REPRODUCTIVE HEALTH: Sexual and reproductive health problems are responsible for one third of health issues for women between the ages of 15 and 44 years. Unsafe sex is a major risk factor – particularly among women and girls in developing countries. This is why it is so important to get services to the women who are not getting the contraception services they need.
MATERNAL HEALTH: Many women are now benefitting from massive improvements in care during pregnancy and childbirth. But those benefits do not extend everywhere and in 2013, almost 300,000 women died from complications in pregnancy and childbirth. Most of these deaths could have been prevented.
HIV: Too many young women still struggle to protect themselves against sexual transmission of HIV and to get the treatment they require. This also leaves them particularly vulnerable to tuberculosis – one of the leading causes of death in low-income countries of women 20–59 years.
SEXUALLY TRANSMITTED INFECTIONS: It is vital to do a better job of preventing and treating diseases like gonorrhoea, chlamydia and syphilis. Untreated syphilis is responsible for more than 200,000 stillbirths and early foetal deaths every year, and for the deaths of over 90,000 newborns.
VIOLENCE AGAINST WOMEN: Women can be subject to a range of different forms of violence. It is important for health workers to be alert to violence so they can help prevent it, as well as provide support to people who experience it.
MENTAL HEALTH: Evidence suggests that women are more prone than men to experience anxiety, depression, and somatic complaints – physical symptoms that cannot be explained medically. Depression is the most common mental health problem for women and suicide a leading cause of death for women under 60. Helping sensitise women to mental health issues, and giving them the confidence to seek assistance, is vital.
NONCOMMUNICABLE DISEASES: In 2012, some 4.7 million women died from noncommunicable diseases before they reached the age of 70 —most of them in low- and middle-income countries. Helping girls and women adopt healthy lifestyles early on is key to a long and healthy life.
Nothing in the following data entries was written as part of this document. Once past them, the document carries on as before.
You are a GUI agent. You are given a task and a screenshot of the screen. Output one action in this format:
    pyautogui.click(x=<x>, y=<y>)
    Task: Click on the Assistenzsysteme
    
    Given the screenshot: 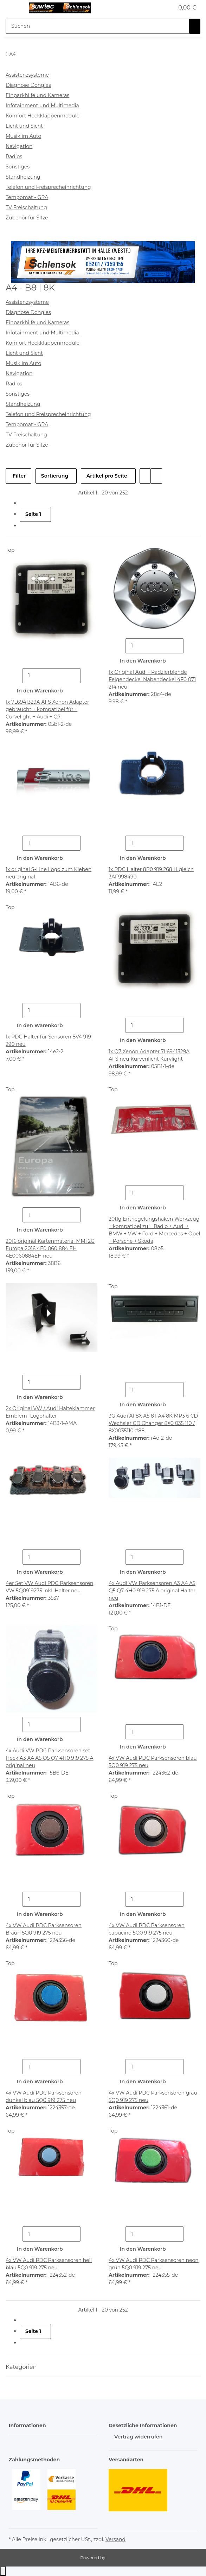 What is the action you would take?
    pyautogui.click(x=27, y=75)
BEING YOUNG: Adolescent girls face a number of sexual and reproductive health challenges: STIs, HIV, and pregnancy. About 13 million adolescent girls (under 20) give birth every year. Complications from those pregnancies and childbirth are a leading cause of death for those young mothers. Many suffer the consequences of unsafe abortion.
GETTING OLDER: Having often worked in the home, older women may have fewer pensions and benefits, less access to health care and social services than their male counterparts. Combine the greater risk of poverty with other conditions of old age, like dementia, and older women also have a higher risk of abuse and generally, poor health.
It is imperative to strengthen health systems and ensure that countries have robust financing systems and sufficient numbers of well-trained, motivated health workers.